W3C home > Mailing lists > Public > public-dwbp-wg@w3.org > March 2014

Re: Data "on" the Web vs Data "in" the Web

From: Steven Adler <adler1@us.ibm.com>
Date: Tue, 25 Mar 2014 14:06:40 -0400
To: "Phil Archer" <phila@w3.org>
Cc: "public-dwbp-wg" <public-dwbp-wg@w3.org>
Message-ID: <OF29058366.1DC43DAE-ON85257CA6.00637CCC@us.ibm.com>
I understand your point of view and you've written a passionate defense of RDF and Linked Data.
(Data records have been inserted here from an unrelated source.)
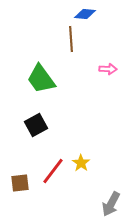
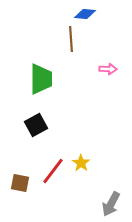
green trapezoid: rotated 144 degrees counterclockwise
brown square: rotated 18 degrees clockwise
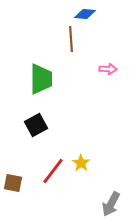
brown square: moved 7 px left
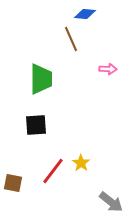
brown line: rotated 20 degrees counterclockwise
black square: rotated 25 degrees clockwise
gray arrow: moved 2 px up; rotated 80 degrees counterclockwise
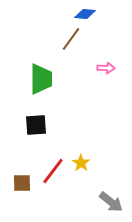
brown line: rotated 60 degrees clockwise
pink arrow: moved 2 px left, 1 px up
brown square: moved 9 px right; rotated 12 degrees counterclockwise
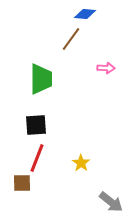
red line: moved 16 px left, 13 px up; rotated 16 degrees counterclockwise
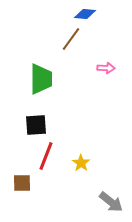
red line: moved 9 px right, 2 px up
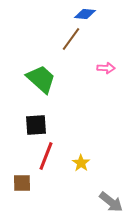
green trapezoid: rotated 48 degrees counterclockwise
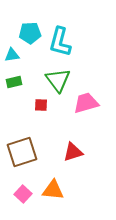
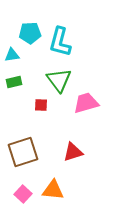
green triangle: moved 1 px right
brown square: moved 1 px right
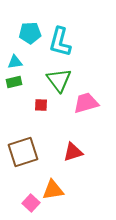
cyan triangle: moved 3 px right, 7 px down
orange triangle: rotated 15 degrees counterclockwise
pink square: moved 8 px right, 9 px down
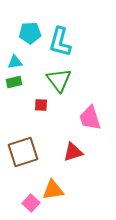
pink trapezoid: moved 4 px right, 15 px down; rotated 92 degrees counterclockwise
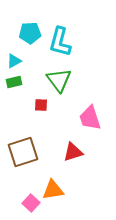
cyan triangle: moved 1 px left, 1 px up; rotated 21 degrees counterclockwise
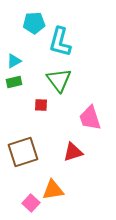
cyan pentagon: moved 4 px right, 10 px up
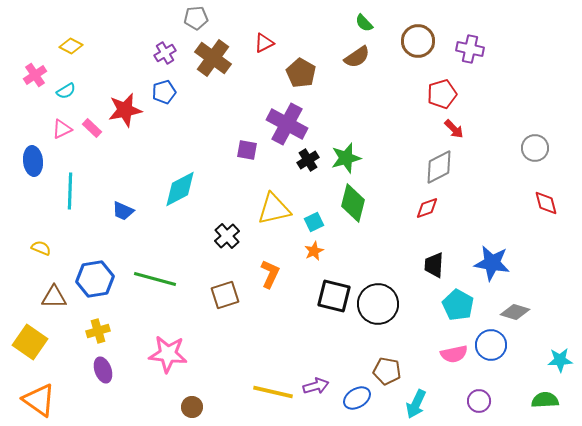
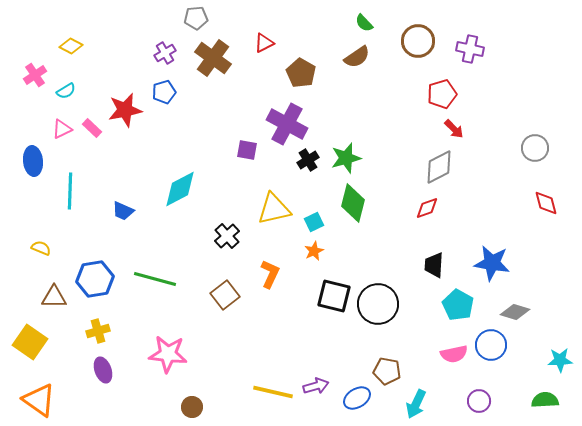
brown square at (225, 295): rotated 20 degrees counterclockwise
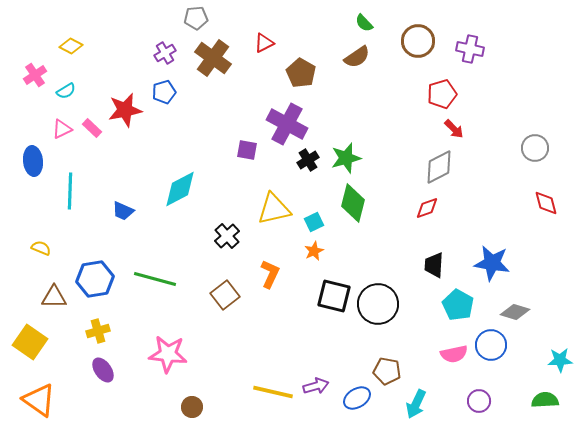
purple ellipse at (103, 370): rotated 15 degrees counterclockwise
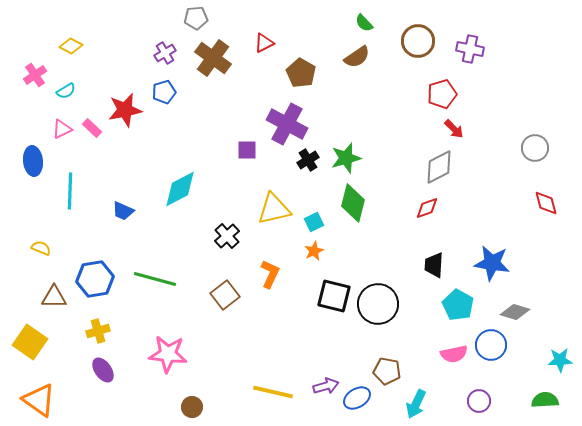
purple square at (247, 150): rotated 10 degrees counterclockwise
purple arrow at (316, 386): moved 10 px right
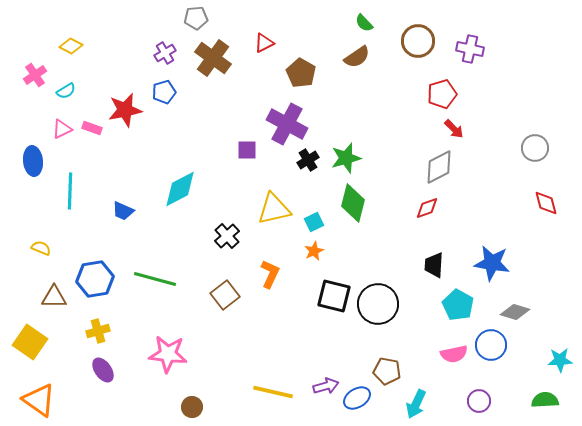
pink rectangle at (92, 128): rotated 24 degrees counterclockwise
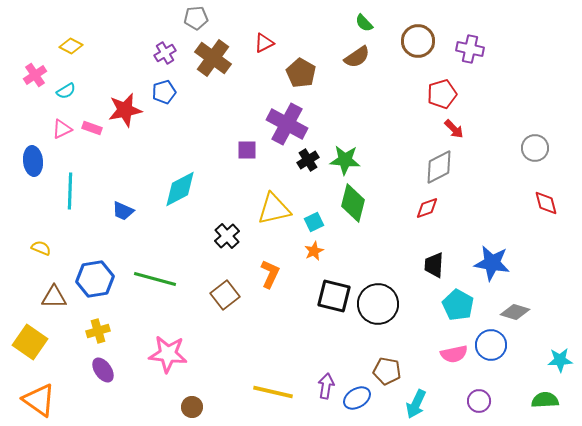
green star at (346, 158): moved 1 px left, 2 px down; rotated 20 degrees clockwise
purple arrow at (326, 386): rotated 65 degrees counterclockwise
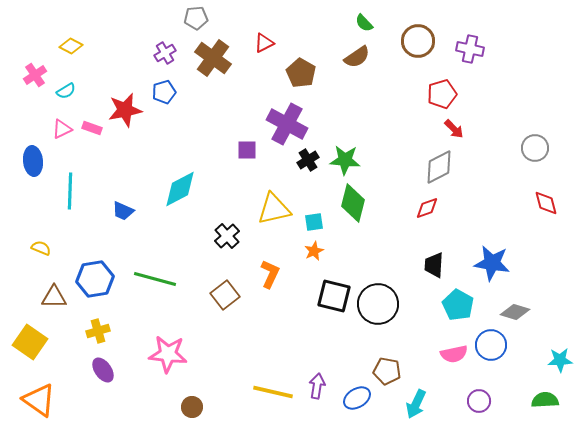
cyan square at (314, 222): rotated 18 degrees clockwise
purple arrow at (326, 386): moved 9 px left
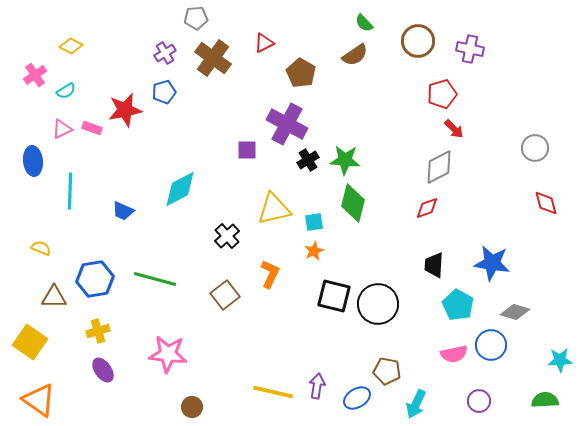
brown semicircle at (357, 57): moved 2 px left, 2 px up
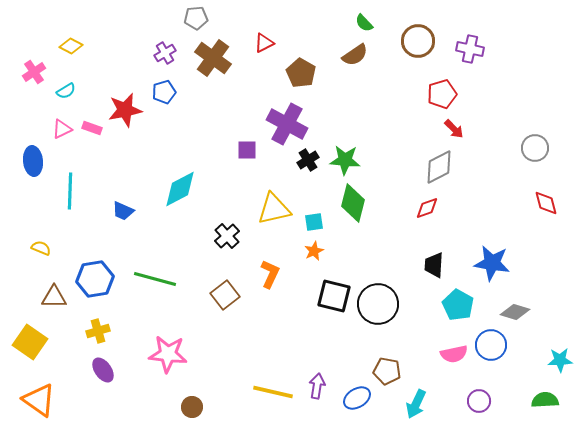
pink cross at (35, 75): moved 1 px left, 3 px up
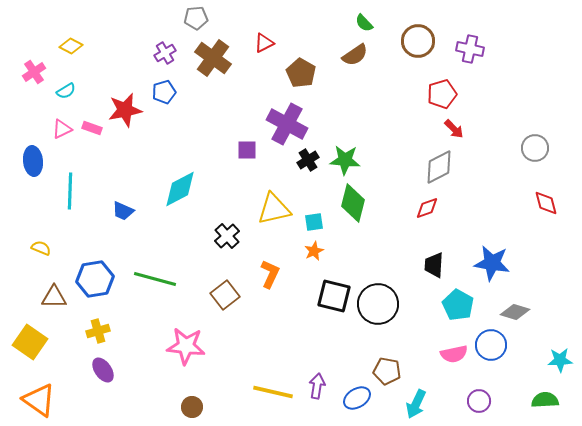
pink star at (168, 354): moved 18 px right, 8 px up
Its not my intent to challenge your beliefs, but I would like to point out some facts and my interpretation. 

1. According to IDC the RDF market was $10M in 2012 and is estimated to grow to $170M in 2017. That might sound like a lot but in comparison to the overall database market of about $30B its peanuts.

2.  There might be government implementations of RDF but there are no Open Data implementations. 

3.  Using this WG to sell RDF and Linked Data to Open Data customers who are not yet using it is not an Open Standards activity. Its a commercial activity. 

4.  There are many other issues Open Data creates around dq and data comparability that have use cases, documented needs, that need standards. 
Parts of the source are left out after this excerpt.